<i>Tanizaki</i> de De Warme Winkel Tanizaki de De Warme Winkel © Sofie Knijff.
Critiques Théâtre

Scènes littéraires de la vie conjugale

D’un charme troublant, la pièce Tanizaki, représentée par la troupe hollandaise De Warme Winkel, fait partie  des «œuvre pièces », « pièces en l’honneur d’une œuvre », qu’affectionne le bouillonnant trio. Le roman mis à l’honneur porte le doux nom de La Clef. La confession impudique.  

Par Alice Bourgeois publié le 22 mai 2017

En ce début de mois de mai, l’Espace Cardin a abrité la création d’une étonnante alchimie. La troupe hollandaise De Warme Winkel (« magasin chaud » en néerlandais) a mis en scène Tanizaki (1896-1965), un écrivain japonais peu lu en France. Il aimait le secret. Premières lignes du narrateur de La Clef : « Désormais, je noterai dans ce journal tout ce qu’hier encore j’hésitais à lui confier. J’ai préféré jusqu’à présent éviter d’entrer dans les détails de ma vie sexuelle et de notre vie conjugale. »

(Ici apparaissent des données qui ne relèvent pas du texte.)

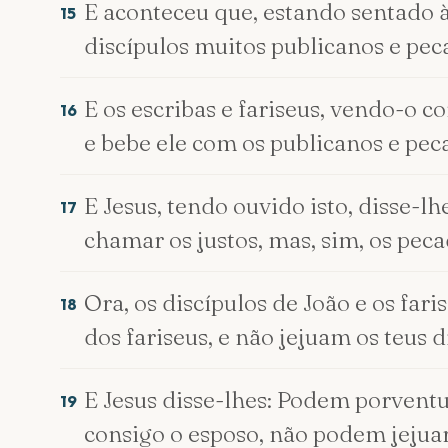
E aconteceu que, estando sentado 
15
discípulos muitos publicanos e pec
E os escribas e fariseus, vendo-o 
16
e bebe ele com os publicanos e pec
E Jesus, tendo ouvido isto, disse-l
17
chamar os justos, mas, sim, os pe
Ora, os discípulos de João e os far
18
dos fariseus, e não jejuam os teus d
E Jesus disse-lhes: Podem porventu
19
consigo o esposo, não podem jejuar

Comme les acteurs s’en expliquent au début, folâtrant à moitié nus sur une scène désordonnée, Tanizaki est plus célèbre pour son Éloge de l’Ombre où l’écrivain examine, avec la rigueur d’un ethnologue, en quoi la conception japonaise du beau demeure étrangère aux Occidentaux.  Cet essai n’est pas sans entrer en correspondance avec le roman étrange et pénétrant, La Clef. La confession impudique. La Clef qui a fasciné le joyeux trio de la troupe de De Warme Winkel.

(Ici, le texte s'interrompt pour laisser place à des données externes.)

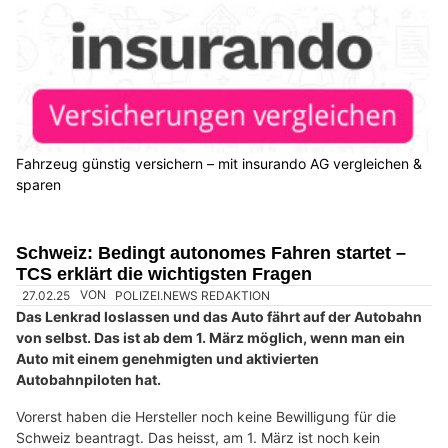
Fahrzeug günstig versichern – mit insurando AG vergleichen &
sparen
Schweiz: Bedingt autonomes Fahren startet –
TCS erklärt die wichtigsten Fragen
27.02.25
VON
POLIZEI.NEWS REDAKTION
Das Lenkrad loslassen und das Auto fährt auf der Autobahn
von selbst. Das ist ab dem 1. März möglich, wenn man ein
Auto mit einem genehmigten und aktivierten
Autobahnpiloten hat.
Vorerst haben die Hersteller noch keine Bewilligung für die
Schweiz beantragt. Das heisst, am 1. März ist noch kein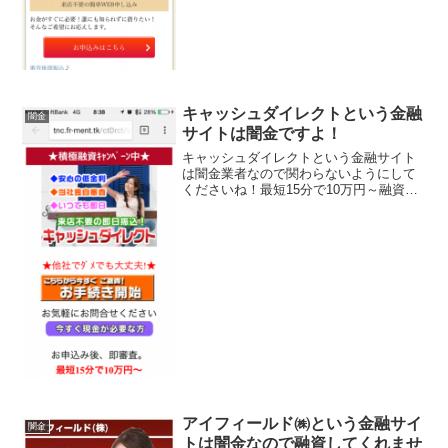
キャッシュダイレクトという金融
闇金
サイトは闇金ですよ！
キャッシュダイレクトという金融サイト
は闇金業者なので関わらないようにして
くださいね！最短15分で10万円～融資可
能、融資可能率95％、低金利5.8％～、担
保保証人不要などと条件のいい事ばかり
書いていますが全部ウソですよ！会社
名：キャッシュダ...
アイフィールド㈱という金融サイ
闇金
トは闇金なので融資してくれませ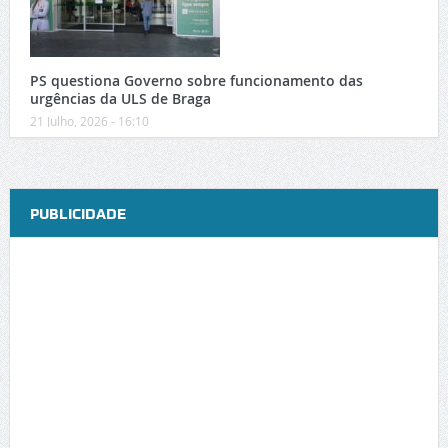
PS questiona Governo sobre funcionamento das
urgências da ULS de Braga
21 Julho, 2026 - 16:10
PUBLICIDADE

La mise en scène est tout entière dévolue à la langue limpide, énergique, envoûtante de Tanizaki, dans laquelle les acteurs ont « voulu se perdre ». Après un départ chaotique, la petite scène est plongée dans une lumière tamisée, égayée par le son cristallin du merveilleux koto (une forme de cithare dont le son évoque la harpe) de Makiko Goto. Elle donne graduellement à lire, sous forme de placards projetés à l’écran,  des extraits du roman. Deux journaux intimes s’entrelacent : le premier est de la main d’un universitaire quinquagénaire respectable ; l’autre est écrit par sa femme, qui a lu le journal de son mari à son insu et s’épanche à son tour. Des phrases comme : « [ma femme] possède un organe tout à fait exceptionnel », ou : « Une moitié de moi-même déteste violemment mon mari, mais une autre moitié l’aime tout aussi violemment. »

p. Sofie Knifjj

On admire le sublime raffinement d’un intérieur japonais. Les comédiens se prêtent avec bonheur à la métamorphose. Grimés, revêtus d’habits traditionnels, ils adoptent une gestuelle calme et lente, miment silencieusement une scène d’intérieur à la Ozu. Ils lisent tour à tour le roman puis des passages de leurs propres journaux intimes. Tel est le pouvoir de l’écrivain que les comédiens se sont essayés à imiter sa langue, narrant les sentiments secrets qu’ils nourrissent à l’égard des autres membres de la troupe – jusqu’à imiter la furtive perversion du roman, où la femme, lasse de l’impuissance de son mari, rêve d’adultère.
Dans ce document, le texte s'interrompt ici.